* WHAT YOU HAVE TO DO: State how many lines in the following entries contain the word "online". No other output.

DATA TO EXAMINE START

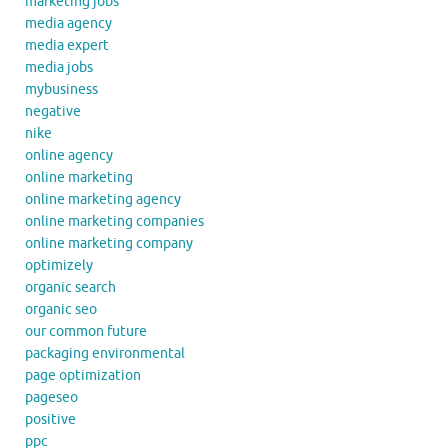
marketing jobs
media agency
media expert
media jobs
mybusiness
negative
nike
online agency
online marketing
online marketing agency
online marketing companies
online marketing company
optimizely
organic search
organic seo
our common future
packaging environmental
page optimization
pageseo
positive
ppc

DATA TO EXAMINE END

* SOLUTION BELOW: 5